* [Directions]: Work out the count of lines in the material where the string "learnt" shows up, and reply with it alone.

* [The input]:
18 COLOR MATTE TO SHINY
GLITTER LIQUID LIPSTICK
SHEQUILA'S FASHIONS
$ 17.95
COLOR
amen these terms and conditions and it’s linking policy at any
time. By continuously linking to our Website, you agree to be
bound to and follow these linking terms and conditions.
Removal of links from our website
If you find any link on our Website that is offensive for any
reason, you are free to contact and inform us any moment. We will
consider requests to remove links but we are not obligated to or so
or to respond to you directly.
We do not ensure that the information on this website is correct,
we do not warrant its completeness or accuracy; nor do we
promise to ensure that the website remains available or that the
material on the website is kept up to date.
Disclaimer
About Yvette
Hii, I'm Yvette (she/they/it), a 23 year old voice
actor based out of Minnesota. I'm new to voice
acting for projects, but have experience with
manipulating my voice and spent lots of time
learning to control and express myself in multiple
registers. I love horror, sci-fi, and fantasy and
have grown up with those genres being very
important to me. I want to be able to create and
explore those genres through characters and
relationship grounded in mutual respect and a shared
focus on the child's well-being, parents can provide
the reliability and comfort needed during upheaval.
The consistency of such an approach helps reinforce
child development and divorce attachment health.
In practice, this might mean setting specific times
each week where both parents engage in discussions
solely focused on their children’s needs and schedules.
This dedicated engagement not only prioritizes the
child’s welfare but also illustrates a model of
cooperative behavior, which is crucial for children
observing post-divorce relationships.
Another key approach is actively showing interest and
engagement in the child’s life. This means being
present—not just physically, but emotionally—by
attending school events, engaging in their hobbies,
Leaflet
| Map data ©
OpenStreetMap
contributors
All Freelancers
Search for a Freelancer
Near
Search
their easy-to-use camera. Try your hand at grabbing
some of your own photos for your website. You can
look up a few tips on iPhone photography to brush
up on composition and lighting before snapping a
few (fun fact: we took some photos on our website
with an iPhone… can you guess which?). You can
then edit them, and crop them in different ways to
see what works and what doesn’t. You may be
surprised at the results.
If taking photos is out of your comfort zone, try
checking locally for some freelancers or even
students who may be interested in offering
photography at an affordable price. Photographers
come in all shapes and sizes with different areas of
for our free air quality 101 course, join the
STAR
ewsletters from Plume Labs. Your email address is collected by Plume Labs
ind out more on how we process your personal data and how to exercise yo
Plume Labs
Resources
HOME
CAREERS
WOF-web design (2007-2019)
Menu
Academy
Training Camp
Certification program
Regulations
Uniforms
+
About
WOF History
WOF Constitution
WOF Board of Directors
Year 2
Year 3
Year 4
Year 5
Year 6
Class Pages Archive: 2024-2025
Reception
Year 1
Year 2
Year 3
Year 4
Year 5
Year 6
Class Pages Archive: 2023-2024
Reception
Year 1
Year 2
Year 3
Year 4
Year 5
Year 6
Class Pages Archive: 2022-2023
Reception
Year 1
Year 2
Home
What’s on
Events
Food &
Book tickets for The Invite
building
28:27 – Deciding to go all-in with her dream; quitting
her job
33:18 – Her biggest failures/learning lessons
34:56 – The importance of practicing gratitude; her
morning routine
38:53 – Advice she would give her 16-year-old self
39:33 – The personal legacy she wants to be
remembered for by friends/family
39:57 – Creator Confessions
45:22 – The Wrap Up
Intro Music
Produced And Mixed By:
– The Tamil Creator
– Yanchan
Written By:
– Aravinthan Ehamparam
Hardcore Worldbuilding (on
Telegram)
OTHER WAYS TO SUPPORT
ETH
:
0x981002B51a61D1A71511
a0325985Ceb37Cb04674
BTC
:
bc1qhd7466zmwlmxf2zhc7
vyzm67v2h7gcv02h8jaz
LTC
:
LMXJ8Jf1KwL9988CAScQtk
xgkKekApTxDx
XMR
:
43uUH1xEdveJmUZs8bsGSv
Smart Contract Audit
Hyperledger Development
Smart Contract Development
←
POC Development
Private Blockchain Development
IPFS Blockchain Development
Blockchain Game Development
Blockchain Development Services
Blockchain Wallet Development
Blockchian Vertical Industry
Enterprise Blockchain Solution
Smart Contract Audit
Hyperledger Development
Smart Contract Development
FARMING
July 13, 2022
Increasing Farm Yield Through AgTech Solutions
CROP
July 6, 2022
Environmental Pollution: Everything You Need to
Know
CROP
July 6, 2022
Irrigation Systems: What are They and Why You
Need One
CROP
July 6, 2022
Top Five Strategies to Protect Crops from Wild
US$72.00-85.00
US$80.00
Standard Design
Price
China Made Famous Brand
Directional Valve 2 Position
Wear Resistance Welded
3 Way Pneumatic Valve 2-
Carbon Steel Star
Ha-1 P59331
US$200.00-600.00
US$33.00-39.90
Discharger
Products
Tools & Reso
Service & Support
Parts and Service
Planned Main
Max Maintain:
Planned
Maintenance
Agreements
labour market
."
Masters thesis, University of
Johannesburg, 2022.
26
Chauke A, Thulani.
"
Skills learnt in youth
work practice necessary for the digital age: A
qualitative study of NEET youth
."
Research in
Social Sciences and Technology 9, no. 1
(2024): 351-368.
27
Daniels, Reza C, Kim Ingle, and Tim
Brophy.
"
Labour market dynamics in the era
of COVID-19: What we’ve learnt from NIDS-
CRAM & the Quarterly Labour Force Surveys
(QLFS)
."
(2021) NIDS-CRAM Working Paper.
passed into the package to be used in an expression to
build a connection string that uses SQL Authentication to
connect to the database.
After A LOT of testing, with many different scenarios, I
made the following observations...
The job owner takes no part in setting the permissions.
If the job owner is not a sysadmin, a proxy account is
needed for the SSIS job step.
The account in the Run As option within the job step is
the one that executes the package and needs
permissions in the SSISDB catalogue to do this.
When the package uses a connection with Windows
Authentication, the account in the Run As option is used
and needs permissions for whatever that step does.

* [Exercise response]: 2